Last Saturday the Daily Mirror newspaper ran an exclusive, “Unite union's 'crack squad' wins breakthrough 20% pay deals for lorry drivers”.
The article portrays the union as waging a successful campaign winning substantial pay rises. Quotes from Unite General Secretary Sharon Graham and references to her close-knit team indicate that it was prepared in collaboration at the highest level between the union and author Chris McLaughlin.
The epic characterisation of the endeavours of Graham and her closest associates among local Unite representatives owes more to the plot line of a bad Hollywood blockbuster than to serious journalism. It is an exercise in selective reporting to make the case that Unite is transforming the lives of workers for the better, which ignores its broader record.
The article foregrounds three pay settlements in order to claim of a “string of victories” over the past few months which “were accredited to the creation of the union’s “special disputes unit”.
To put this into perspective these pay settlements cover a grand total of 153 workers—around 0.31 percent of the 50,000 lorry drivers Unite represents across the UK and Ireland. It is dwarfed by the overall Unite membership of over a million, most of whom face wages falling behind the current inflation rate of 5 percent.

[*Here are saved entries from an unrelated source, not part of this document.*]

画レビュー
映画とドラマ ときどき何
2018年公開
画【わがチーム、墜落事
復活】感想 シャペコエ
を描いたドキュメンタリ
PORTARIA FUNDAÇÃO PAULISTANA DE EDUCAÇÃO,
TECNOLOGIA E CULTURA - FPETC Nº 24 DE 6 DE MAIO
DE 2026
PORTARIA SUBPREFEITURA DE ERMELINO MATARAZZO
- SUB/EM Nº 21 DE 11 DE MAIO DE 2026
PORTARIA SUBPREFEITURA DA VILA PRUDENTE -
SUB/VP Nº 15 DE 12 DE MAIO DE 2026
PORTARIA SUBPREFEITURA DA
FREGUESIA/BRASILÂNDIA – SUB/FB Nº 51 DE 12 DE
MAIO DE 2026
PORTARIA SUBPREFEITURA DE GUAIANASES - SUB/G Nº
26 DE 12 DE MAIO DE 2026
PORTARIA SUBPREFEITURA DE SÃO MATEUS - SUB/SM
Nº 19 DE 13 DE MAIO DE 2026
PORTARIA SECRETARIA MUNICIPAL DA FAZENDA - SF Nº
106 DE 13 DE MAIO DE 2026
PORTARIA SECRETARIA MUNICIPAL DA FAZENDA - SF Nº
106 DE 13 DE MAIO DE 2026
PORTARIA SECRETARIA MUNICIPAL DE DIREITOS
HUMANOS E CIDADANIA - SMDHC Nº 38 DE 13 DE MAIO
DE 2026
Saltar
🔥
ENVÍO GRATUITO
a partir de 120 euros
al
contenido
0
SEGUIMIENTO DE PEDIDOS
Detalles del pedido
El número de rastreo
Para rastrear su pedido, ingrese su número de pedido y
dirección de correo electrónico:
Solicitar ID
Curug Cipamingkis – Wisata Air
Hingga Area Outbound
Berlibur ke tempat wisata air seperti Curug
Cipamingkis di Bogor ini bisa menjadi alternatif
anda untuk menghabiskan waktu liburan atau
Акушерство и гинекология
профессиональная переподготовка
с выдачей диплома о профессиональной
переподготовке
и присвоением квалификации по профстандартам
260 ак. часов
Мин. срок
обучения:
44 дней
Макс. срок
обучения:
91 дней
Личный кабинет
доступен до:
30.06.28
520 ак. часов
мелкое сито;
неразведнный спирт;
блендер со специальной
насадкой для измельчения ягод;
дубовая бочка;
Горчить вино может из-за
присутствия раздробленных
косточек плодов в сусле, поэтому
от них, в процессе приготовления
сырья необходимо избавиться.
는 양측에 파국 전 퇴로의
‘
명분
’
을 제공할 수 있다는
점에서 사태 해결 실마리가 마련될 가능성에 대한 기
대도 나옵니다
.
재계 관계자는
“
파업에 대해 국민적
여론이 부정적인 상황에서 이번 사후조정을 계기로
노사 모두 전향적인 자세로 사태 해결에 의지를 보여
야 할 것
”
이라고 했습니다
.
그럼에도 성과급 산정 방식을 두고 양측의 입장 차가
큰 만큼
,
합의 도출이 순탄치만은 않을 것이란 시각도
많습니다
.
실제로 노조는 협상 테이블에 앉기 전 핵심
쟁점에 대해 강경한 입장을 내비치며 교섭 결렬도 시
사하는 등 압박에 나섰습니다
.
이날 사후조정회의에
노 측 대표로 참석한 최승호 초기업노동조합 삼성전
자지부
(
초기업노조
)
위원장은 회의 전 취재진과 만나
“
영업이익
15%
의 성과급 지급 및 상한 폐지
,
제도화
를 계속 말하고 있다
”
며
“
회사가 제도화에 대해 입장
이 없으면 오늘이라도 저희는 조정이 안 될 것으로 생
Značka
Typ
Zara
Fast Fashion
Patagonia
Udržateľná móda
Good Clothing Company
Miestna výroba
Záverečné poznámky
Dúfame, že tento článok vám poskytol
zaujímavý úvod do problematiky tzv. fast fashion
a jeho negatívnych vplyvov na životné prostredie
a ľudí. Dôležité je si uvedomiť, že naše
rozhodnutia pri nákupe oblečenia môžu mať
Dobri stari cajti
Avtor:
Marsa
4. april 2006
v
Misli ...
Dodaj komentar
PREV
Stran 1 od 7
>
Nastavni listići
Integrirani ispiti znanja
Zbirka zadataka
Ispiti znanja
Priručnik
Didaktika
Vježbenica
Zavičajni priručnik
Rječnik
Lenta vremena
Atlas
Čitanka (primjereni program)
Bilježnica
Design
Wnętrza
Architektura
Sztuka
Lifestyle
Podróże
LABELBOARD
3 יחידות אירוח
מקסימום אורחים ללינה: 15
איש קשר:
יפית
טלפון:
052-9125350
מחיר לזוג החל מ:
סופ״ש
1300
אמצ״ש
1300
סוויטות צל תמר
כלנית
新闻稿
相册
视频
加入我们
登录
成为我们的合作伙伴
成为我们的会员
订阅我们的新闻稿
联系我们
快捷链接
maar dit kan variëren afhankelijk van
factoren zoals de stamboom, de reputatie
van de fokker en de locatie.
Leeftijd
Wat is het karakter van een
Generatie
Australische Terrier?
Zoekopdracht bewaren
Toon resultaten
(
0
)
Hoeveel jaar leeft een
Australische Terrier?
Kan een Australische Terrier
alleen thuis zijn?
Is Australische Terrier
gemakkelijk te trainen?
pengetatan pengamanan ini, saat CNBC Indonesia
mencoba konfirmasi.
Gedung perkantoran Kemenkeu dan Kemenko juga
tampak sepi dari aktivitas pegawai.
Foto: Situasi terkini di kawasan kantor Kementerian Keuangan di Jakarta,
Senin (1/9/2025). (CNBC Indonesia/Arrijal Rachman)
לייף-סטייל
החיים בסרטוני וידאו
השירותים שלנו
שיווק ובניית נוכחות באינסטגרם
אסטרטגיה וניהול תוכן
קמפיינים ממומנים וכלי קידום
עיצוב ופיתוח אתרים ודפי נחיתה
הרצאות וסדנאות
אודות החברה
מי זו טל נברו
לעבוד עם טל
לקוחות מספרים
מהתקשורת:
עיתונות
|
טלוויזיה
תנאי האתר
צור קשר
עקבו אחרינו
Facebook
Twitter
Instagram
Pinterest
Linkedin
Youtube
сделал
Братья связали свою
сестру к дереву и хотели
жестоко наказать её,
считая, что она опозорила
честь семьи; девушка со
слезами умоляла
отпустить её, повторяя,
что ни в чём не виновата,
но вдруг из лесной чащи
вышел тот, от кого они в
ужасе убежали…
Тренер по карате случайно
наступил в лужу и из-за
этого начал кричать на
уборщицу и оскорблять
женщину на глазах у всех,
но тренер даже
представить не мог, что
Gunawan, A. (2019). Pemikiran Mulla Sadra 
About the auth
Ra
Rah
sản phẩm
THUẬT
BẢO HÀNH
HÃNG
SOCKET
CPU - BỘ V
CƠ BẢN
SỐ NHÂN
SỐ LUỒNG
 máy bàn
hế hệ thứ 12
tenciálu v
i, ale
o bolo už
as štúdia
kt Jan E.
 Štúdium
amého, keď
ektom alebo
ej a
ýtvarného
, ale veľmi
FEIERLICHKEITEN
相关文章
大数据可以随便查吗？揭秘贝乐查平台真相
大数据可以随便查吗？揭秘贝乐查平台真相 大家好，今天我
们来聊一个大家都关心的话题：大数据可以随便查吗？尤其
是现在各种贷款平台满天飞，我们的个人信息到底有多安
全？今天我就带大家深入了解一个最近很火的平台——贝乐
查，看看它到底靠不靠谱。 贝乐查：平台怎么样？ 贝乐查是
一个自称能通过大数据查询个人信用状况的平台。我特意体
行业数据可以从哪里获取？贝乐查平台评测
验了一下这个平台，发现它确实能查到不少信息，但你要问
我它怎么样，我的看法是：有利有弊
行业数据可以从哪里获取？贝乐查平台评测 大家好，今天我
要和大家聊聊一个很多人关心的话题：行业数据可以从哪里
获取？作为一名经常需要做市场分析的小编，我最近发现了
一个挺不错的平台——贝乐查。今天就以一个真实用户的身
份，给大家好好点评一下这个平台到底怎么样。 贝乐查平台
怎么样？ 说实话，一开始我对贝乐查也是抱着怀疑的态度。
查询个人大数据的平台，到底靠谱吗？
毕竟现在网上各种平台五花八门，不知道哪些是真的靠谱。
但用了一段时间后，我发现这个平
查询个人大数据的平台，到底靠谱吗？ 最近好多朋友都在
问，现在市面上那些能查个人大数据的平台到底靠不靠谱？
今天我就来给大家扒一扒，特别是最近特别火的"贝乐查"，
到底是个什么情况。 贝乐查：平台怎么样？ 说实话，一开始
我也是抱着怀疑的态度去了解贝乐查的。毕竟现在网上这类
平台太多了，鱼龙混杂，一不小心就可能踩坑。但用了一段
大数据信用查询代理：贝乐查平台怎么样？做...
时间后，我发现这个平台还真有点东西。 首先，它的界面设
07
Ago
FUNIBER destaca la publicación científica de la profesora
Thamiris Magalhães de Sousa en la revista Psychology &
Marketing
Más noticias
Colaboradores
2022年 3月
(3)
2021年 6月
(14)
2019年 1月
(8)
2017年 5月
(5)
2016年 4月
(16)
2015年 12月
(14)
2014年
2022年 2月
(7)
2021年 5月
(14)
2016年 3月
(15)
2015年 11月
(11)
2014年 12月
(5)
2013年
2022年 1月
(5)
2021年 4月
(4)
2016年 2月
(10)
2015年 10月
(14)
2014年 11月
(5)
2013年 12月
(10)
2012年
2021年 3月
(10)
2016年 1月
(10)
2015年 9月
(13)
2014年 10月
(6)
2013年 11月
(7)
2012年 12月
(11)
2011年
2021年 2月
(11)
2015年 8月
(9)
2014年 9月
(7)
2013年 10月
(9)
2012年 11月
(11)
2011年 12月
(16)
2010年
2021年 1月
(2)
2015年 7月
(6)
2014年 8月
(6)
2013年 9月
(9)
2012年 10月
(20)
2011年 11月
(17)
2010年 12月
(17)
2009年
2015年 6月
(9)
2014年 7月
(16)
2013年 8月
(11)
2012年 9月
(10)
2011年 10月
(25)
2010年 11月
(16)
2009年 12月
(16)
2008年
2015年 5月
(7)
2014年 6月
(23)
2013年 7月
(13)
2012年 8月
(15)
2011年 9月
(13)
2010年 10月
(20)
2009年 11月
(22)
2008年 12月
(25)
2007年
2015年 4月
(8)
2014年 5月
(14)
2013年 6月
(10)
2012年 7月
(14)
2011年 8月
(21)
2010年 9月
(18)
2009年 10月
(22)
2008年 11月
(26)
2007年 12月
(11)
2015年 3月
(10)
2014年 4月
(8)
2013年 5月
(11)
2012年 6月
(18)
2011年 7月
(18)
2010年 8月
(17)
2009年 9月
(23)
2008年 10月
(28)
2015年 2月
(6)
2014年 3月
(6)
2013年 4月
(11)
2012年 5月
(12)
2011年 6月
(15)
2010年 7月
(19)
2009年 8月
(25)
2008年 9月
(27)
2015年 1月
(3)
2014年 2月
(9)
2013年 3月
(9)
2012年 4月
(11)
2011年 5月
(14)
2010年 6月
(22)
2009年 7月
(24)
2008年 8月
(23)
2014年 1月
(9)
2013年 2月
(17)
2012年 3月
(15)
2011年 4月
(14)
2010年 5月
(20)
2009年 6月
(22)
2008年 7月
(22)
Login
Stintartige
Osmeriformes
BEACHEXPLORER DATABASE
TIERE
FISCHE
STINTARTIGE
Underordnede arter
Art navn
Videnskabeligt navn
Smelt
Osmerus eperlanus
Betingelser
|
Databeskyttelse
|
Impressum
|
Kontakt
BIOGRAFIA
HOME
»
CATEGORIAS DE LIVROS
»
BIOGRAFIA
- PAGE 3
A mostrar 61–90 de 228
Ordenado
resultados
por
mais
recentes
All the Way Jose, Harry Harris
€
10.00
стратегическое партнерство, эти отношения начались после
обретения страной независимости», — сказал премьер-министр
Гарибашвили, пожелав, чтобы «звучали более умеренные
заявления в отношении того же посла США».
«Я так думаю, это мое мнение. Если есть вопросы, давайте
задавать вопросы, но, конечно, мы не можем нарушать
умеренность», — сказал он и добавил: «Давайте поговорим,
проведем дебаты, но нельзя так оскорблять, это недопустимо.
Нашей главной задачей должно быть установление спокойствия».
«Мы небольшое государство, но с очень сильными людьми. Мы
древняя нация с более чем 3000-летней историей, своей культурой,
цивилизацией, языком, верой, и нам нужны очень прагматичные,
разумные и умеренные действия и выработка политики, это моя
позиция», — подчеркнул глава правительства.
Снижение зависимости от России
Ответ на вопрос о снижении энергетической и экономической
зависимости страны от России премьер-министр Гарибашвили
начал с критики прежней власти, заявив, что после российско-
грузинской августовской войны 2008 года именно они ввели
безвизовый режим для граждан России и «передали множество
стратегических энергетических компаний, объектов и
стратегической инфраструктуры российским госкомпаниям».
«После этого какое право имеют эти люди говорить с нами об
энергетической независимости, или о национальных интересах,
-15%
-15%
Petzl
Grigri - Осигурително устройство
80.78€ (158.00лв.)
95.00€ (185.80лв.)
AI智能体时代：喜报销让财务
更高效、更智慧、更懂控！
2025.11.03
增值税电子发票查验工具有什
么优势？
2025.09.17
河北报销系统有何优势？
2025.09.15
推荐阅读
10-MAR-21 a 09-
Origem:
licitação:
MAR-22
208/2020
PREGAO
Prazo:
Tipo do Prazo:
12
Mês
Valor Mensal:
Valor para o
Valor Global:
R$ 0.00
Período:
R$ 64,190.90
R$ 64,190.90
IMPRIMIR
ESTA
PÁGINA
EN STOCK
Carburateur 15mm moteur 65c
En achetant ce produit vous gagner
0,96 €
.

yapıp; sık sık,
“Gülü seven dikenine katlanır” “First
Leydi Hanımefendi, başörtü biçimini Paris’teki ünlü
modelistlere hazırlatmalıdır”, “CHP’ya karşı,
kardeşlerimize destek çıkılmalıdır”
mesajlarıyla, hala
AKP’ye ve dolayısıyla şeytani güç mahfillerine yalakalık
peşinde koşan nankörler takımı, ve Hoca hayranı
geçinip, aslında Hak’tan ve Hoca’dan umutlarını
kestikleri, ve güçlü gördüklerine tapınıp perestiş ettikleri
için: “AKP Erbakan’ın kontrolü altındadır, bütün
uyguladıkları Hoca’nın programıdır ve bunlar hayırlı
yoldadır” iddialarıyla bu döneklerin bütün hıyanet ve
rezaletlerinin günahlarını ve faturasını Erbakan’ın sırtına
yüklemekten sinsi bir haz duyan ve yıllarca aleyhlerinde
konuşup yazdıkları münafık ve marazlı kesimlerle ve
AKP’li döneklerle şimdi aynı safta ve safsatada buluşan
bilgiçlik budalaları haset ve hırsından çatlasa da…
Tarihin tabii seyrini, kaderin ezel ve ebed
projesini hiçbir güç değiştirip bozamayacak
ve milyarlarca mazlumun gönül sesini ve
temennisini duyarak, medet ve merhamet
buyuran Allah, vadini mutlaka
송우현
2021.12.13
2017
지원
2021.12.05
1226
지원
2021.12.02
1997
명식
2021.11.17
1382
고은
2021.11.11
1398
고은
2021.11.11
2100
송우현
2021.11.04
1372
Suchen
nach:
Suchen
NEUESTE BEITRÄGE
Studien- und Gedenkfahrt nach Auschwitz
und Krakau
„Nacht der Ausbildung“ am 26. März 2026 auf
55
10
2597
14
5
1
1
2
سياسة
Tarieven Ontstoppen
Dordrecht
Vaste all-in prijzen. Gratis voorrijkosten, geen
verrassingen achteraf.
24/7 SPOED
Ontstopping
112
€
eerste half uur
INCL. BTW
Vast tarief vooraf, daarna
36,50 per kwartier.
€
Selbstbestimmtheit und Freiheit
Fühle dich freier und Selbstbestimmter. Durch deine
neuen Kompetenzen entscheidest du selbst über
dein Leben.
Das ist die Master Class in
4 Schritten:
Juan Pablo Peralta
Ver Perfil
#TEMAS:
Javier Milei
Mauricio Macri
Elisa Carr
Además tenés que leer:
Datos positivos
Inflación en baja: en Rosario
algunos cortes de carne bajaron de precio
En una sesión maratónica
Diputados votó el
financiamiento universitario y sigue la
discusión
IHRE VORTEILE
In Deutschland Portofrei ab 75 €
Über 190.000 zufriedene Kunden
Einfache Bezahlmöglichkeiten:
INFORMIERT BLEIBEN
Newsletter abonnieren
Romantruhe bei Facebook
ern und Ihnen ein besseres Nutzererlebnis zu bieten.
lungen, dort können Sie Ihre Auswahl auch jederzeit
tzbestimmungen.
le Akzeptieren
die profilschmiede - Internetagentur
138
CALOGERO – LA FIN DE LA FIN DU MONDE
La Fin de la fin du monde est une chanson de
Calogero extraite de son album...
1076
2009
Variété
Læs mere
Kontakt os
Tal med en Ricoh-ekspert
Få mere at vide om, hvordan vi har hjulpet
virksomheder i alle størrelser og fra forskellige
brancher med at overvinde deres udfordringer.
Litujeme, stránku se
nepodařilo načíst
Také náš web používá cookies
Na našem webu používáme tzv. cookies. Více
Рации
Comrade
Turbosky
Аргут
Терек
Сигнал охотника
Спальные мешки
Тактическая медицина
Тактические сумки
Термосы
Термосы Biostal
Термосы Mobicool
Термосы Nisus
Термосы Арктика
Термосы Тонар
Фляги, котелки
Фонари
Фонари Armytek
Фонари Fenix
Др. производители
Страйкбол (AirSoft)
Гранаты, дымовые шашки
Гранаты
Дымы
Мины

The main examples cited are 39 HGV drivers at a logistics hub in Chippenham, Wiltshire who received a 20 percent rise; 24 Liverpool tanker drivers in bulk liquid food products who received 17.5 percent; and 90 Argos drivers in north-west England who received an uplift from £11.41 an hour to £15.
What emerges from the article is that the special disputes unit under Graham acts as a “crack-down unit” on strike action, targeting the haulage industries where a massive shortage of HGV drivers could easily spark a wave of strikes that could paralyse the economy and act as a spark for a general counter offensive by workers.
Millions have followed press reports of a shortage of up to 100,000 HGV drivers and how labour shortages generally should strengthen the hand of workers in the fight for better wages and conditions. Unite’s “crack squad” is offering its services to the employers to contain the threat posed, with the article going on to note favourably, “Strike action that could have halted car production at BMW Mini in Oxford was recently averted when Unite drivers for a components firm were awarded 27% over two years.”
This, the essential content of Graham and Unite’s corporatist agenda, is what the Mirror, which has close ties to the Labour Party and trade union bureaucracy, is touting.
It is noteworthy that the only other settlement listed as supposedly representing a list of “above-inflation deals… with Heinz, Sainsbury’s, naval bases and for refuse workers in London” involves “at least 200 cement lorry drivers, who are essential for the building industry,” who “will get rises of 2.75% backdated to the start of the year plus 3.25% from January.
The 200 cement lorry drivers at Hudson UK have not secured an above inflation deal at all. Unite averted industrial action voted for by the workers after they rejected a 2.5 percent rise, based on a 0.25 revision, backdated to the beginning of the year to compensate for a miniscule increase. A strike would have stalled supplies to critical projects such as Hinckley Point power station and the HS2 rail project, meaning that the 200 drivers could have secured a significant rise had Unite’s “crack squad” not intervened.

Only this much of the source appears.